From start to end, write out the following data exactly, apart from its images.

_SOURCE MATERIAL_
--
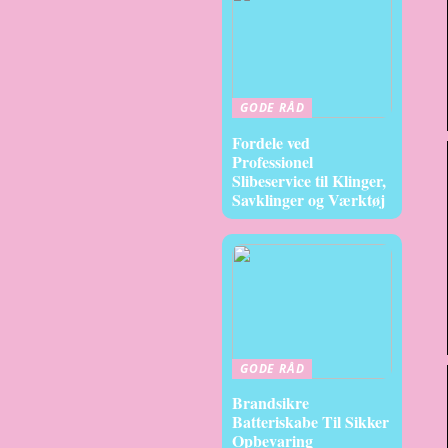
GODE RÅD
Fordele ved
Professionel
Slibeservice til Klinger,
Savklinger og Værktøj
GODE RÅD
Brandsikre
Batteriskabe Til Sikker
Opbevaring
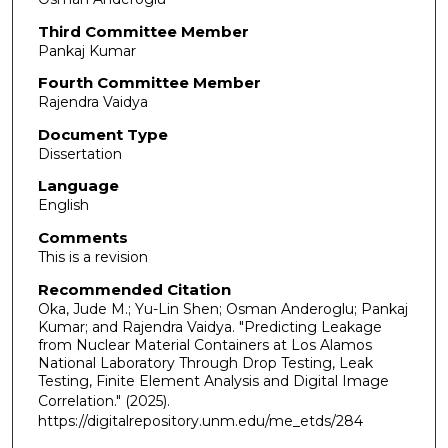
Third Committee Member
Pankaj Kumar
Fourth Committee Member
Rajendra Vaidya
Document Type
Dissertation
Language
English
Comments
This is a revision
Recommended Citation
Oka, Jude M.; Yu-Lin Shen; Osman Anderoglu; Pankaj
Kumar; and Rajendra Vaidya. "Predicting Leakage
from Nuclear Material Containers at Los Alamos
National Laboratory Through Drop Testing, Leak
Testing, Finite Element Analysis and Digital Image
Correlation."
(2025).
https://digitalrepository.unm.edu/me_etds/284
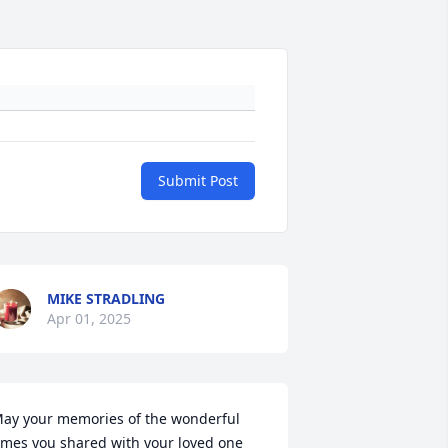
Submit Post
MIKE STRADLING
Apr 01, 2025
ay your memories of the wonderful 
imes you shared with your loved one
--
_SOLUTION_
GODE RÅD
Fordele ved
Professionel
Slibeservice til Klinger,
Savklinger og Værktøj
GODE RÅD
Brandsikre
Batteriskabe Til Sikker
Opbevaring
Third Committee Member
Pankaj Kumar
Fourth Committee Member
Rajendra Vaidya
Document Type
Dissertation
Language
English
Comments
This is a revision
Recommended Citation
Oka, Jude M.; Yu-Lin Shen; Osman Anderoglu; Pankaj
Kumar; and Rajendra Vaidya. "Predicting Leakage
from Nuclear Material Containers at Los Alamos
National Laboratory Through Drop Testing, Leak
Testing, Finite Element Analysis and Digital Image
Correlation."
(2025).
https://digitalrepository.unm.edu/me_etds/284
Submit Post
MIKE STRADLING
Apr 01, 2025
ay your memories of the wonderful 
imes you shared with your loved one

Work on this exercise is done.